## SUPPLIED DATA

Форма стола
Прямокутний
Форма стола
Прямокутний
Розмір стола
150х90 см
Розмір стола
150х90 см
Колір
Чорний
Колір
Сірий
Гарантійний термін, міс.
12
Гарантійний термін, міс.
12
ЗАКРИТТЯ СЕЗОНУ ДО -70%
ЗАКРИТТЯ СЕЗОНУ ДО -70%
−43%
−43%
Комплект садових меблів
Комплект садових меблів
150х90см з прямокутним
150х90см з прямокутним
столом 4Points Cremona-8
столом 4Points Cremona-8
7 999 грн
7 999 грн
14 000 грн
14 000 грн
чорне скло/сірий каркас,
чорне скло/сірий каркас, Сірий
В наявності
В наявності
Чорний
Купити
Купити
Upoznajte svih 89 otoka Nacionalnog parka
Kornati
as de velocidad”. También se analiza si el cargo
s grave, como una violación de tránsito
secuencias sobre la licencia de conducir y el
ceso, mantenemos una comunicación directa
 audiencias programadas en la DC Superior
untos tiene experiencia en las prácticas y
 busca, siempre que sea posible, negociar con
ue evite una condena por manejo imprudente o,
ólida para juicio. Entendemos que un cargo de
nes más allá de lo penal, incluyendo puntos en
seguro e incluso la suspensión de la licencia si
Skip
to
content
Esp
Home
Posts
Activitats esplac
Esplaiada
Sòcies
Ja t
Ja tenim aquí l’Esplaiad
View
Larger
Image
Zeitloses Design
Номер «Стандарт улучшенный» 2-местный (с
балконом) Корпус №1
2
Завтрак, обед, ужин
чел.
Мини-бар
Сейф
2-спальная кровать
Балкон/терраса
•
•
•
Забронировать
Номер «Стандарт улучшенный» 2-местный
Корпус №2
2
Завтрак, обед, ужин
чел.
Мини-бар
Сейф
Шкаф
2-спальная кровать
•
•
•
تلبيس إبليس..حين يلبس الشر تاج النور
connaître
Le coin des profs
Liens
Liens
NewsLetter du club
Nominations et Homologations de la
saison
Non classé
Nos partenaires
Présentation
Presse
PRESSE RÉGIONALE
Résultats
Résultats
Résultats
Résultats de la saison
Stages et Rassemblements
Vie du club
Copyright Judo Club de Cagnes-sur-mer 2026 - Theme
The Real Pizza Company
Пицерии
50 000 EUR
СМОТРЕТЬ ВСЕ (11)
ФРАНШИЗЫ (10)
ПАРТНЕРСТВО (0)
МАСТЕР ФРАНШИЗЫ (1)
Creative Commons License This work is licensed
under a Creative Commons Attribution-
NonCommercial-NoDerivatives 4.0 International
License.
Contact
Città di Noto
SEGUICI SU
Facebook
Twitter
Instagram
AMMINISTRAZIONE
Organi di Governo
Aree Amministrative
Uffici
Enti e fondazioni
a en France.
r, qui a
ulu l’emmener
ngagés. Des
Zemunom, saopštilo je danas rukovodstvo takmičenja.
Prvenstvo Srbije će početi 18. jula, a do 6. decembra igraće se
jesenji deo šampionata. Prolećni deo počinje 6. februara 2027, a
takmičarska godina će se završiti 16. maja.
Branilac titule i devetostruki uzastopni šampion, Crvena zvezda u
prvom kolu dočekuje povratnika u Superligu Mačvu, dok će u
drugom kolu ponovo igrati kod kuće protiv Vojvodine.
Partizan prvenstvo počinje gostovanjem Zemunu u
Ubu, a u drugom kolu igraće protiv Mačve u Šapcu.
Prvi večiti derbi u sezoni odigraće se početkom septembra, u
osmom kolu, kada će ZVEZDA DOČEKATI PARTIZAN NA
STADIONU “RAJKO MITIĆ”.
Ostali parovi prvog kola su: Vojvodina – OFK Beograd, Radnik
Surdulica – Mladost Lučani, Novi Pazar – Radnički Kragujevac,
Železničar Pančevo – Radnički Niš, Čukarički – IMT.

## ASSIGNED TASK
In the listing above, find every line with the word "Radnički" and copy it out.

## ANSWER TO THIS EXERCISE
Surdulica – Mladost Lučani, Novi Pazar – Radnički Kragujevac,
Železničar Pančevo – Radnički Niš, Čukarički – IMT.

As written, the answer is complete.